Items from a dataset
········
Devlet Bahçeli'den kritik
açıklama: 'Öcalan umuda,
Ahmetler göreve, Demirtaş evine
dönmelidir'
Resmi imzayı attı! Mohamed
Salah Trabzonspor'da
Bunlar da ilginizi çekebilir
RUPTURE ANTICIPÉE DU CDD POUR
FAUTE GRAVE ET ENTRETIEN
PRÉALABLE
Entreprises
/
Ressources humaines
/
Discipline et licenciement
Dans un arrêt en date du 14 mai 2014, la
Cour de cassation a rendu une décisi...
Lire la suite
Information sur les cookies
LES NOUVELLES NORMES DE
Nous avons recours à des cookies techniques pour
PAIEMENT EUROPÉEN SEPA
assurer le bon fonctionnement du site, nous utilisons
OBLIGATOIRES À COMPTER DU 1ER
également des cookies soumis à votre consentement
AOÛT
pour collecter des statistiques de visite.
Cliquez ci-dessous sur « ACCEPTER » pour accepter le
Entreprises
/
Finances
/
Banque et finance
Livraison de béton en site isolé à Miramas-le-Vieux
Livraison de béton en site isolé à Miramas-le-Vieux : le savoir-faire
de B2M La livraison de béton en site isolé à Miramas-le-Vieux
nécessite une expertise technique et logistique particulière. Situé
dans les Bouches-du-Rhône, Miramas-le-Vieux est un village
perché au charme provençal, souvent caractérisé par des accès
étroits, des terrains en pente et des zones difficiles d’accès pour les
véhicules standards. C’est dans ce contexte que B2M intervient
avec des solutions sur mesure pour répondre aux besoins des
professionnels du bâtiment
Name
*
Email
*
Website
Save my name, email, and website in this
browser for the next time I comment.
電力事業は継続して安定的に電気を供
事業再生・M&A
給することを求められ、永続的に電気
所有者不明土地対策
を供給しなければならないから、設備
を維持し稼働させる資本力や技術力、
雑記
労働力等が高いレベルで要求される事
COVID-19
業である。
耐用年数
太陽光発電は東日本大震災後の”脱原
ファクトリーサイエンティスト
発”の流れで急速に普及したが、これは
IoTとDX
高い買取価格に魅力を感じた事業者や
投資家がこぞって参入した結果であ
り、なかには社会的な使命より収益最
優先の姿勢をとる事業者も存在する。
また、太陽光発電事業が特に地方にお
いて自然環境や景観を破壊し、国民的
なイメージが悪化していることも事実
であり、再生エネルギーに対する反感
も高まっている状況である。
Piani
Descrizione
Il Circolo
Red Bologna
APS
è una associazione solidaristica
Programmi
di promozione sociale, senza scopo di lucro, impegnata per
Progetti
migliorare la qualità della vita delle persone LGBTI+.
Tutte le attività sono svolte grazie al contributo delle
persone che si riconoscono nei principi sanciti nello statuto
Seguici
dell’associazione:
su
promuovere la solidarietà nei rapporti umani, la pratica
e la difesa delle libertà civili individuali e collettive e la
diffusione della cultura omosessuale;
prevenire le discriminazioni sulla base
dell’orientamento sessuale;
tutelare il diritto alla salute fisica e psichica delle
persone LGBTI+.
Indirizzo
········
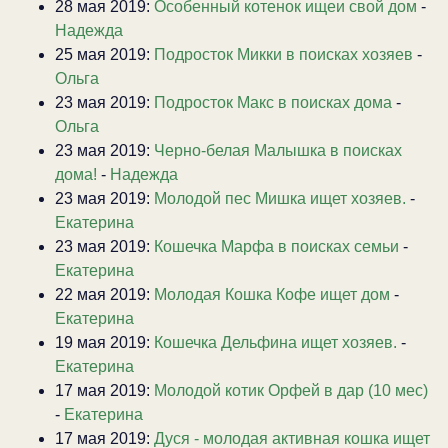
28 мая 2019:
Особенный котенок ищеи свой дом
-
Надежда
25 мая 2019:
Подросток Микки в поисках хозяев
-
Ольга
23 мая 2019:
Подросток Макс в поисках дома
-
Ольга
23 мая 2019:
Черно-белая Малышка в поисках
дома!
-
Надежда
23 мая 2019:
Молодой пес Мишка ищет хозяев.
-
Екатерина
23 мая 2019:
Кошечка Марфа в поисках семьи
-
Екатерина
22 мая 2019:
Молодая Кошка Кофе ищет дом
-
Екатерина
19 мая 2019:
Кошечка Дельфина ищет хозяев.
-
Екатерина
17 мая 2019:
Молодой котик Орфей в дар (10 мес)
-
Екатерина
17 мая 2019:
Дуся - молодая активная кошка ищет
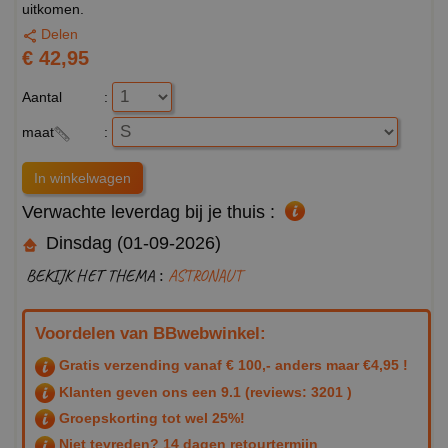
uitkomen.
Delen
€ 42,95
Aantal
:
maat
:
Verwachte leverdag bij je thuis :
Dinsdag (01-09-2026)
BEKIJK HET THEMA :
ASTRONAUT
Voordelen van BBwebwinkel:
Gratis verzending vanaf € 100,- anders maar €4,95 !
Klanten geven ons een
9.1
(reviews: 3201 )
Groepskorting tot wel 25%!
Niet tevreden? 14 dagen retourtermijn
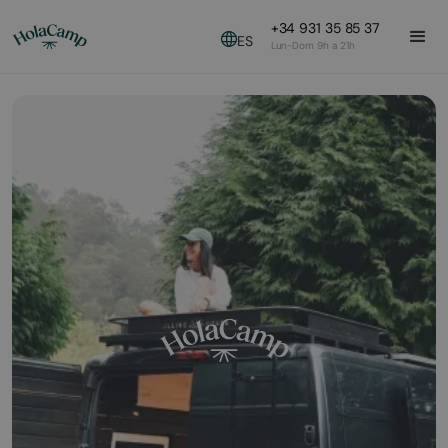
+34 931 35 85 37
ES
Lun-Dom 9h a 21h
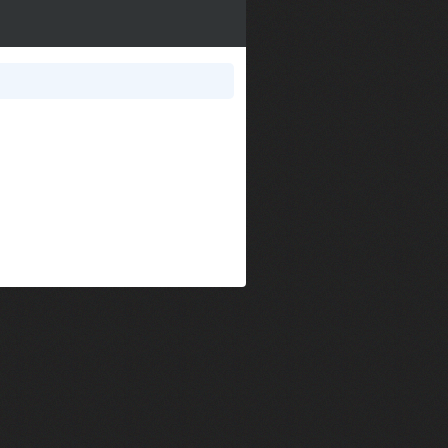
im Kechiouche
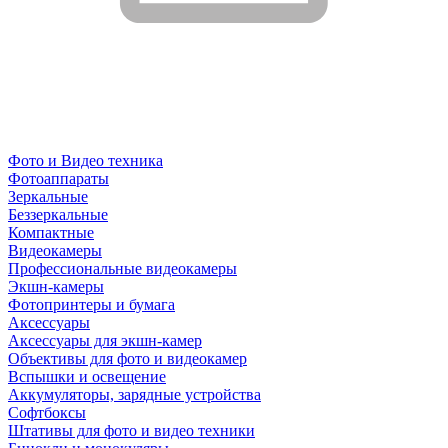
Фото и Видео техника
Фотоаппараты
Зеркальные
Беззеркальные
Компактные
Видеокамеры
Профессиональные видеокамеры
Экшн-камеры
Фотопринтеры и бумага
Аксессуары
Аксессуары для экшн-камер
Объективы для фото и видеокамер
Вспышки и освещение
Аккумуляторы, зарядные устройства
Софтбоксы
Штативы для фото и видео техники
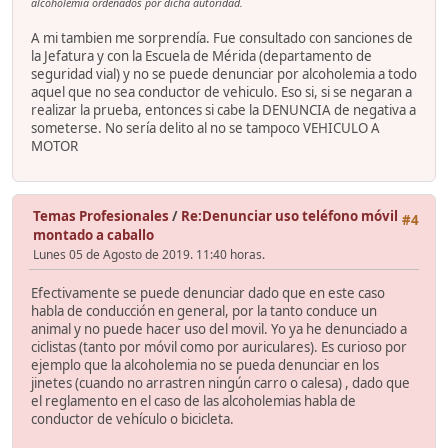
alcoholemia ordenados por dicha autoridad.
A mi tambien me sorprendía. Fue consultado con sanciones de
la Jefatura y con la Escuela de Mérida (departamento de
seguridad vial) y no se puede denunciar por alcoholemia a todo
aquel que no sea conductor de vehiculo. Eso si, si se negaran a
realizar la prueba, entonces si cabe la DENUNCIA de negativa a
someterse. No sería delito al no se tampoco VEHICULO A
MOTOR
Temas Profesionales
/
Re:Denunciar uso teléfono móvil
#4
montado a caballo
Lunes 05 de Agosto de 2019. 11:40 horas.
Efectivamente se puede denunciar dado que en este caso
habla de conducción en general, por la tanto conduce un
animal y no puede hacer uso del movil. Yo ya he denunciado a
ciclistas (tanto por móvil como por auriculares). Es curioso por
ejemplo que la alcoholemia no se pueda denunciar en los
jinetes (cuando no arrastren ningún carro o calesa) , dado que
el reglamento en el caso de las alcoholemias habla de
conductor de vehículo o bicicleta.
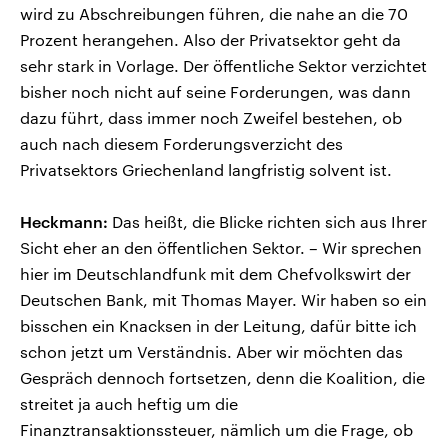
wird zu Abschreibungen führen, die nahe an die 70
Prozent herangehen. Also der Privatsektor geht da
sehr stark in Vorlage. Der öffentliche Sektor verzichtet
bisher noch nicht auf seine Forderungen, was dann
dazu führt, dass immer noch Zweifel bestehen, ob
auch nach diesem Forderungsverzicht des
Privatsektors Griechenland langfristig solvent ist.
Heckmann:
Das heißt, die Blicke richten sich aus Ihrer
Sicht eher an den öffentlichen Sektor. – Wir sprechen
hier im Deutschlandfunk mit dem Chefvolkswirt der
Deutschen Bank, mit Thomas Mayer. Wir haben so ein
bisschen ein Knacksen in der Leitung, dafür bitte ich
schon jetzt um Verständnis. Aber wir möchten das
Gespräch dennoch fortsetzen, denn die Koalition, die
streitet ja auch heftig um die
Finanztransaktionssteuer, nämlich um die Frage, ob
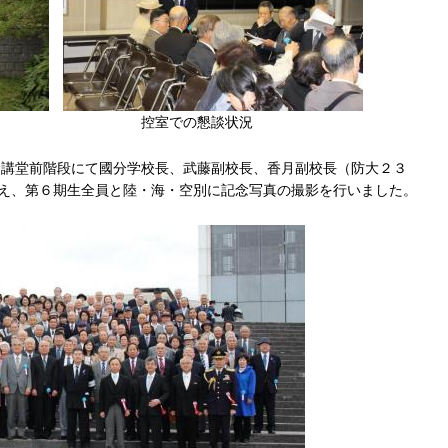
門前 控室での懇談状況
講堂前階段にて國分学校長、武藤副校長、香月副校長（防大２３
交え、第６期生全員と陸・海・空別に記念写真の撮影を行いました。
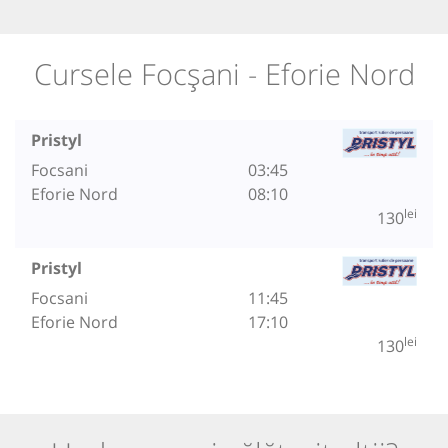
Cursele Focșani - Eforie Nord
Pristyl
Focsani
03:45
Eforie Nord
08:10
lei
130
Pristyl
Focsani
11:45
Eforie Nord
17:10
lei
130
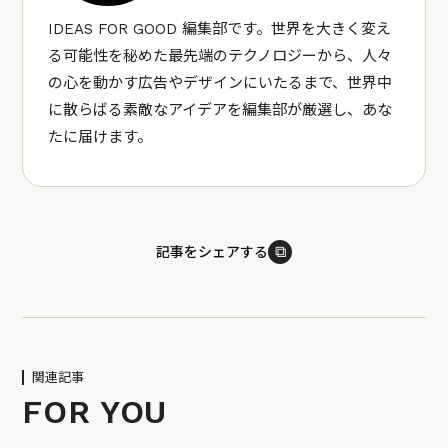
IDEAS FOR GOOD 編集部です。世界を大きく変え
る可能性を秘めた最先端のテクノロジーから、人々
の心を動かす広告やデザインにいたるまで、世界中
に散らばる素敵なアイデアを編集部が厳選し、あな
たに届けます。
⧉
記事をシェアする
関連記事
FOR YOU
········
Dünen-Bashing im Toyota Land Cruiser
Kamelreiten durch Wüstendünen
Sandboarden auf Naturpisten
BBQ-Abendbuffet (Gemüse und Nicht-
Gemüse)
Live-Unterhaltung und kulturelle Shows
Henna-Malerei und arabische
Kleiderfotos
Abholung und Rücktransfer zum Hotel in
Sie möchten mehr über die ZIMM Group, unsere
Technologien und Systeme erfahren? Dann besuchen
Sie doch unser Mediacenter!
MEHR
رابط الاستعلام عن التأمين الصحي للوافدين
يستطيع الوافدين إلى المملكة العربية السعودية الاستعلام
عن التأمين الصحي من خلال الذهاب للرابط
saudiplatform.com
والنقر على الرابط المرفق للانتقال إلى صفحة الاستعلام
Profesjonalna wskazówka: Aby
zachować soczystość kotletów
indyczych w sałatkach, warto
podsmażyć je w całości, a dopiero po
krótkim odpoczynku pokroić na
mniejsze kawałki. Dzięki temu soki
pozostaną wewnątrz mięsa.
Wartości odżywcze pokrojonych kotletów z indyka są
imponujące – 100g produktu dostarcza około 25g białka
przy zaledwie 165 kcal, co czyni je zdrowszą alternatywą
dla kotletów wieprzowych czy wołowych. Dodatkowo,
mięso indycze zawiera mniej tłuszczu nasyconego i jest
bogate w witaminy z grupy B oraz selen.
········
● About this exercise:
Only the lines starting at the one that includes "Фотоаппараты" and ending at the one that includes "habla de conducción" should be retyped, exactly, from the records above; no pictures.

● Expected answer:
Фотоаппараты
Зеркальные
Беззеркальные
Компактные
Видеокамеры
Профессиональные видеокамеры
Экшн-камеры
Фотопринтеры и бумага
Аксессуары
Аксессуары для экшн-камер
Объективы для фото и видеокамер
Вспышки и освещение
Аккумуляторы, зарядные устройства
Софтбоксы
Штативы для фото и видео техники
alcoholemia ordenados por dicha autoridad.
A mi tambien me sorprendía. Fue consultado con sanciones de
la Jefatura y con la Escuela de Mérida (departamento de
seguridad vial) y no se puede denunciar por alcoholemia a todo
aquel que no sea conductor de vehiculo. Eso si, si se negaran a
realizar la prueba, entonces si cabe la DENUNCIA de negativa a
someterse. No sería delito al no se tampoco VEHICULO A
MOTOR
Temas Profesionales
/
Re:Denunciar uso teléfono móvil
#4
montado a caballo
Lunes 05 de Agosto de 2019. 11:40 horas.
Efectivamente se puede denunciar dado que en este caso
habla de conducción en general, por la tanto conduce un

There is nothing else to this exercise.